Landlords

Interest in BTL remains strong despite threat of further tax measures

Property Reporter
|
31st March 2021
To Let 690

So far, the UK housing market has navigated the challenges of the pandemic remarkably well. An unexpectedly busy 2020, fueled by the Stamp Duty Holiday, saw thousands of families using the tax break to upgrade their home, with space becoming a highly prized commodity as a result of the pandemic.

Provisional data from HMRC shows that 121,640 sales went through in January - an increase of 24% year-on-year. But what about landlords?

An increasingly punitive approach to taxation over the past few years has seen the addition of a 3% Stamp Duty surcharge for those buying a second (or subsequent) home, along with a significant reduction in the amount of mortgage interest that landlords can offset against their profits.

Will the impact of this spell danger for the buy-to-let market in 2021? Far from it, according to Dale Anderson, Managing Director of Fabrik Invest.

Dale Anderson, Managing Director, Fabrik Invest, comments: “Taxes certainly pose the greatest threat to buy-to-let investment in 2021, particularly as government debt has spiralled due to Covid. The Chancellor will be looking at all angles when it comes to rebalancing the books. However, interest in buy-to-let properties in the UK continues to be strong. We still have a major shortage of housing in many areas of the country, along with a growing gap between salaries and property prices. All of this continues to create plenty of demand for rental properties.”

The increasing availability of mortgage products certainly seems to back up the case for interest remaining strong. There are now approximately 2,000 buy-to-let mortgage products available, based on figures from Moneyfacts. That's a rise of over 500 products since May 2020. Not only that, but lenders are increasingly dropping their requirements when it comes to deposit size. Back in May, just 19 buy-to-let mortgages were available to investors with a 20% deposit. That number now stands at 100.
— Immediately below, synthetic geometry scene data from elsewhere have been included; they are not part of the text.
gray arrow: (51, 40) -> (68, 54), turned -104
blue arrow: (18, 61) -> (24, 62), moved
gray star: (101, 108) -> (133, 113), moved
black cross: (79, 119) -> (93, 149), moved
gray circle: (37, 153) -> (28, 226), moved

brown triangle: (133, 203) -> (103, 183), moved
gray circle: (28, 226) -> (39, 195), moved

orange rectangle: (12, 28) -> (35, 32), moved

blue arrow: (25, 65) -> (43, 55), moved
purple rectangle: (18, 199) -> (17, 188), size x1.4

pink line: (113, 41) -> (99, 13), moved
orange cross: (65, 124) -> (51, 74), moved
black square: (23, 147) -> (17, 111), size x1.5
When it comes to taxes, buy-to-let investors are increasingly turning to holding companies in order to make a saving. Investing through a limited company is, in many cases, significantly more tax-efficient than buying property as an individual. As a result, a record 228,743 buy-to-let companies are now up and running, following a record number being formed in 2020.

Dale adds: “Investors are increasingly using companies to hold their properties, as the savings can run into the thousands for each home that they own. We saw a record number of buy-to-let holding companies formed as a result of this in 2020 and there's every reason to believe that the same will occur in 2021, as more and more investors seek the most tax-efficient setup possible.”

Taxation aside, there is one further threat that Fabrik Invest has identified for 2021: the oversupply of rental properties in certain cities, or in particular areas of certain cities.

Dale concludes: “Investors really need to do their homework and perhaps focus more heavily on tertiary cities this year. We expect to see smaller cities such as Preston out-performing some of the bigger hitters in 2021, in terms of both capital growth and yields.”